Venter is astonishing throughout. In close-up, she looks wide-eyed and aghast when visiting her grandfather, who has apparently had a stroke. At another point, she says of her mother, “Mum says she’d trade all of us for a horse and her dogs.” When she says, after the briefest pause, “But I know that’s not true,” her tone is not one of defiant disbelief or childlike belief, as might have been expected. It’s more nuanced, with a hint of sadness that suggests a realization just beyond her young grasp. Davidtz surely had a lot to do with that, and her editor, Nicholas Contaras, has cut all Bobo’s scenes into a sharply perfect length.

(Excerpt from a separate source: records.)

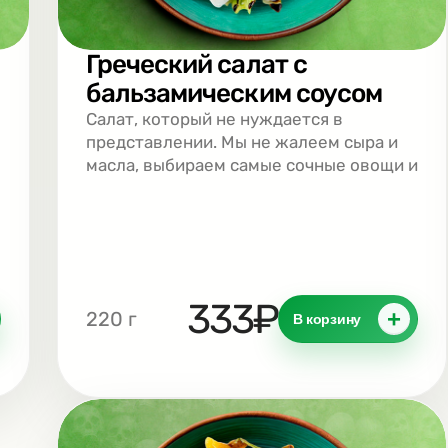
Греческий салат с
бальзамическим соусом
Салат, который не нуждается в
представлении. Мы не жалеем сыра и
масла, выбираем самые сочные овощи и
режем их по-крупному, как и положено
на Балканах. Тот самый вкус отпуска,
когда жизнь кажется проще и вкуснее.
333₽
+
220 г
В корзину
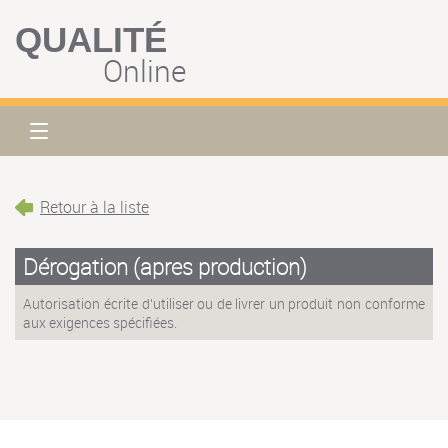
QUALITÉ
Online
Retour à la liste
Dérogation (apres production)
Autorisation écrite d'utiliser ou de livrer un produit non conforme
aux exigences spécifiées.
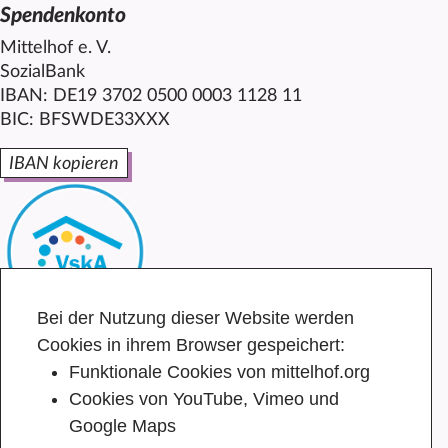
Spendenkonto
Mittelhof e. V.
SozialBank
IBAN: DE19 3702 0500 0003 1128 11
BIC: BFSWDE33XXX
IBAN kopieren
Bei der Nutzung dieser Website werden
Cookies in ihrem Browser gespeichert:
Funktionale Cookies von mittelhof.org
Cookies von YouTube, Vimeo und
Google Maps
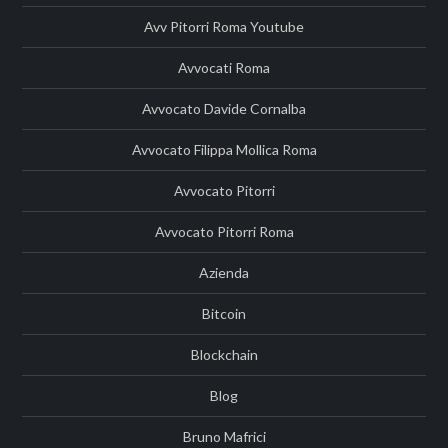
Avv Pitorri Roma Youtube
Avvocati Roma
Avvocato Davide Cornalba
Avvocato Filippa Mollica Roma
Avvocato Pitorri
Avvocato Pitorri Roma
Azienda
Bitcoin
Blockchain
Blog
Bruno Mafrici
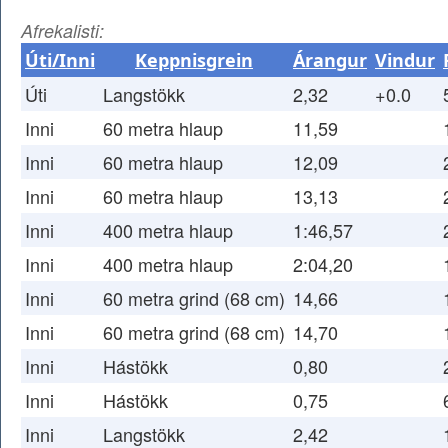
Afrekalisti:
Úti/Inni
Keppnisgrein
Árangur
Vindur
Úti
Langstökk
2,32
+0.0
Inni
60 metra hlaup
11,59
Inni
60 metra hlaup
12,09
Inni
60 metra hlaup
13,13
Inni
400 metra hlaup
1:46,57
Inni
400 metra hlaup
2:04,20
Inni
60 metra grind (68 cm)
14,66
Inni
60 metra grind (68 cm)
14,70
Inni
Hástökk
0,80
Inni
Hástökk
0,75
Inni
Langstökk
2,42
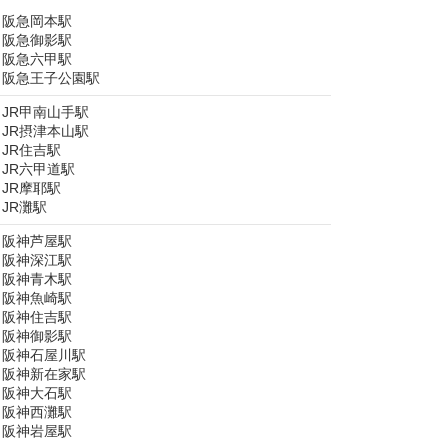
阪急岡本駅
阪急御影駅
阪急六甲駅
阪急王子公園駅
JR甲南山手駅
JR摂津本山駅
JR住吉駅
JR六甲道駅
JR摩耶駅
JR灘駅
阪神芦屋駅
阪神深江駅
阪神青木駅
阪神魚崎駅
阪神住吉駅
阪神御影駅
阪神石屋川駅
阪神新在家駅
阪神大石駅
阪神西灘駅
阪神岩屋駅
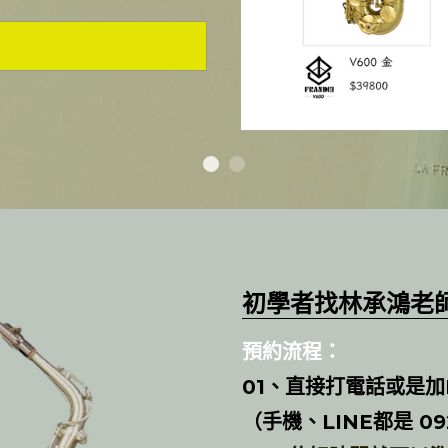
初學者
找林承鴻老
預約流程：
01、直接打電話或是加
（手機、LINE都是 092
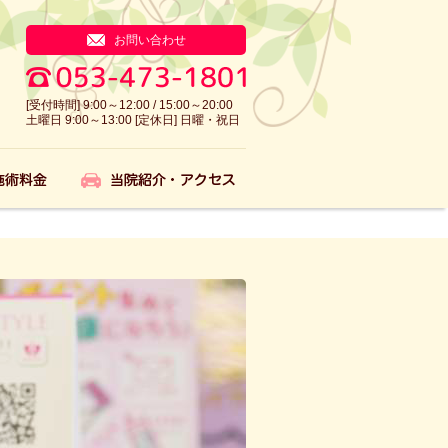
お問い合わせ
[受付時間] 9:00～12:00 / 15:00～20:00
土曜日 9:00～13:00 [定休日] 日曜・祝日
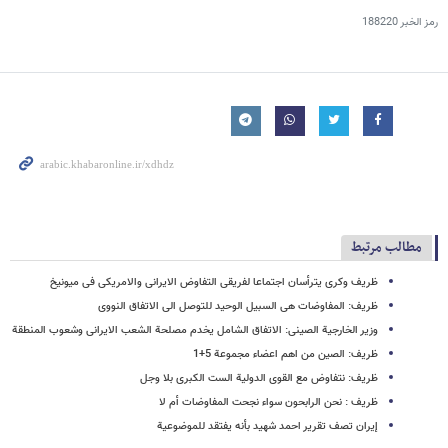
رمز الخبر
188220
مطالب مرتبط
ظریف وکری یترأسان اجتماعا لفریقی التفاوض الایرانی والامریکی فی میونیخ
ظریف: المفاوضات هی السبیل الوحید للتوصل الی الاتفاق النووی
وزیر الخارجیة الصینی: الاتفاق الشامل یخدم مصلحة الشعب الایرانی وشعوب المنطقة
ظریف: الصین من اهم اعضاء مجموعة 5+1
ظریف: نتفاوض مع القوی الدولیة الست الکبری بلا وجل
ظریف : نحن الرابحون سواء نجحت المفاوضات أم لا
إیران تصف تقریر احمد شهید بأنه یفتقد للموضوعیة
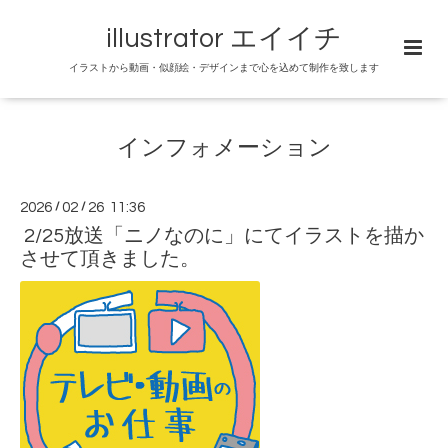
illustrator エイイチ
イラストから動画・似顔絵・デザインまで心を込めて制作を致します
インフォメーション
2026
/
02
/
26 11:36
2/25放送「ニノなのに」にてイラストを描か
させて頂きました。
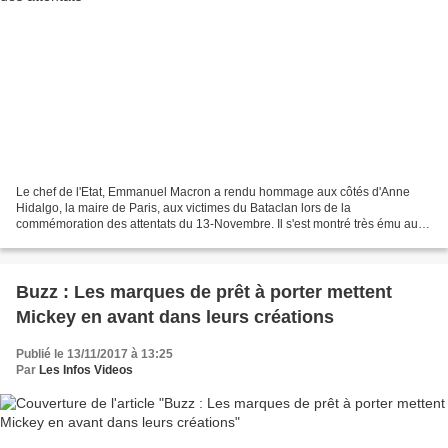
Le chef de l'Etat, Emmanuel Macron a rendu hommage aux côtés d'Anne
Hidalgo, la maire de Paris, aux victimes du Bataclan lors de la
commémoration des attentats du 13-Novembre. Il s'est montré très ému au
moment de saluer les familles des victimes. Des...
Buzz : Les marques de prêt à porter mettent
Mickey en avant dans leurs créations
Publié le 13/11/2017 à 13:25
Par
Les Infos Videos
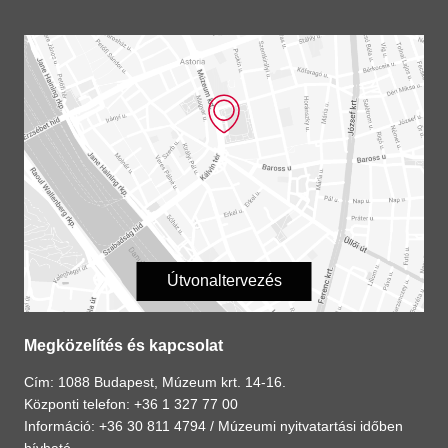
Útvonaltervezés
Megközelítés és kapcsolat
Cím: 1088 Budapest, Múzeum krt. 14-16.
Központi telefon: +36 1 327 77 00
Információ: +36 30 811 4794 /
Múzeumi nyitvatartási időben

Nonetheless, Venter’s work here brings to mind Anna Paquin, who won an Oscar as a child for her thoroughly believable role as a girl also who sees more than she knows in The Piano.

The largely South African cast displays the same naturalism as Venter, creating a consistent tone. Rob Van Vuuren plays Bobo’s father, who is at times away fighting, and Anina Hope Reed is her older sister. Bali and Shilubana are especially impressive as Sarah and Jacob, their portrayals suggesting a resistance to white rule that the characters can’t always speak out loud.

Davidtz has a showier role as Nicola Fuller. (The movie doesn’t explain its title, which hails from the early 20th century writer A.P Herbert’s line, “Don’t let’s go the dogs tonight, for mother will be there.”) Once, Nicola shoots a snake in the kitchen and calmly wanders off, ordering Jacob to bring her tea. More often, Bobo watches her mother drift around the house or sit on the porch in an alcoholic fog. But when her voiceover tells us about the little sister who drowned, we fathom the grief behind Nicola’s depression. And wrong-headed though she is, we understand her fury and distress when the election results make her feel that she is about to lose the country she thinks of as home. Davidtz gives herself a scene at a neighborhood dance that goes on a bit too long, but it’s the rare sequence that does.

There is more of Fuller’s memoir that might be a source for other adaptations. It is hard to imagine any would be more beautifully realized than this.